Fox Film

The Fox Film Corporation was formed by William Fox on February 1, 1915, as the corporate successor to his earlier Greater New York Film Rental Company and Box Office Attractions Film Company.

On July 23, 1926, the company bought the patents of the Movietone sound system for recording sound on to film.

When rival Marcus Loew died in 1927, Fox offered to buy the Loew family’s holdings. Loew’s Inc. controlled more than 200 theaters, as well as the MGM studio. When the family agreed to the sale, the merger of Fox and Loew’s Inc. was announced in 1929. But MGM studio boss Louis B. Mayer was not included in the deal and fought back.

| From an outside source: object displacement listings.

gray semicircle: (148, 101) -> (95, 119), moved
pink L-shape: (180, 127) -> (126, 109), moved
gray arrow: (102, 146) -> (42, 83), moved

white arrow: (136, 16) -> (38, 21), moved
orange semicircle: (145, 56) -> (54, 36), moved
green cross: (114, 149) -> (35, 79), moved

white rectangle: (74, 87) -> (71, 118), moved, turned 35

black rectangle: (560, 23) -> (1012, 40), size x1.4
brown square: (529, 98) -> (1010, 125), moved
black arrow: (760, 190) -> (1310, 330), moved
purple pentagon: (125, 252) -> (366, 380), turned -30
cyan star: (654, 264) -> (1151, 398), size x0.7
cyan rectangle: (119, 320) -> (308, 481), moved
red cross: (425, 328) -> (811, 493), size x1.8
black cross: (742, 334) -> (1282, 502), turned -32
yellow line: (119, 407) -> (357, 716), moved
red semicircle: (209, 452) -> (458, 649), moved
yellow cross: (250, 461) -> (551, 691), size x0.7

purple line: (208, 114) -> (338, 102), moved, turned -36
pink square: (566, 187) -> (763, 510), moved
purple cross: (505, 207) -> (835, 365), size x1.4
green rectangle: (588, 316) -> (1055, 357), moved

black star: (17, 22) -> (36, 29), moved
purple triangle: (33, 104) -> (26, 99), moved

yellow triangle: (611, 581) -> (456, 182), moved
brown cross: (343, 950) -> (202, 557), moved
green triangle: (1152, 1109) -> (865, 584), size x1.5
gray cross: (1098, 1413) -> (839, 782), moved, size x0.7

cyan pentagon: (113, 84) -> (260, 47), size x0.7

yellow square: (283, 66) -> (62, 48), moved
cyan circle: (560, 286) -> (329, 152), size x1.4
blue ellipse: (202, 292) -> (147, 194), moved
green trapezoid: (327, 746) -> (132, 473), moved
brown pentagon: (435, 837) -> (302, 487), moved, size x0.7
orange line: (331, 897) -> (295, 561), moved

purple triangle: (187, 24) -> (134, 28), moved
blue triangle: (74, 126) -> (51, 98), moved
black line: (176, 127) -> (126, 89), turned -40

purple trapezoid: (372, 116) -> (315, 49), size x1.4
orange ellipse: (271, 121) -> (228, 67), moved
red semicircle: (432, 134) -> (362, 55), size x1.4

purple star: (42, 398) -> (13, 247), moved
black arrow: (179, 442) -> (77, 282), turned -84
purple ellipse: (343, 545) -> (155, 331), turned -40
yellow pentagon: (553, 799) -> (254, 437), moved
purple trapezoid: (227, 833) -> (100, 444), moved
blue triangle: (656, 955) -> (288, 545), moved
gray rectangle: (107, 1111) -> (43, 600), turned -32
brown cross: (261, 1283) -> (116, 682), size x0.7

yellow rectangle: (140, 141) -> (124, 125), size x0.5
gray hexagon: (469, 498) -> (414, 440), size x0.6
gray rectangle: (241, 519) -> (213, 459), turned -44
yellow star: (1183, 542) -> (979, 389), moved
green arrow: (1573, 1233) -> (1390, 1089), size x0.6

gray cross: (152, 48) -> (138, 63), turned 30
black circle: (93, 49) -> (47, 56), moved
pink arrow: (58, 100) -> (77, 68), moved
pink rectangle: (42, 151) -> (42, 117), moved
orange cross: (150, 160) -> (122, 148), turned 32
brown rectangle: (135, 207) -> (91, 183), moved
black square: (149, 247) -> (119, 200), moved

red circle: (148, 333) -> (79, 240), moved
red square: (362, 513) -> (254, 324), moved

Using political connections, Mayer called on the Justice Department’santitrust unit to delay giving final approval to the merger. Fox was badly injured in a car crash in the summer of 1929, and by the time he recovered he had lost most of his fortune in the fall 1929 stock market crash, ending any chance of the merger going through even without the Justice Department’s objections.

Overextended and close to bankruptcy, Fox was stripped of his empire in 1930 and ended up in jail. Fox Film, with more than 500 theatres, was placed in receivership. A bank-mandated reorganization propped the company up for a time, but it soon became apparent that despite its size, Fox could not stand on its own.

In 1935, a merger with Joseph Schenck and Darryl F. Zanuck’s Twentieth Century Pictures created Fox Film’s successor, 20th Century–Fox (the dash would get dropped in 1985).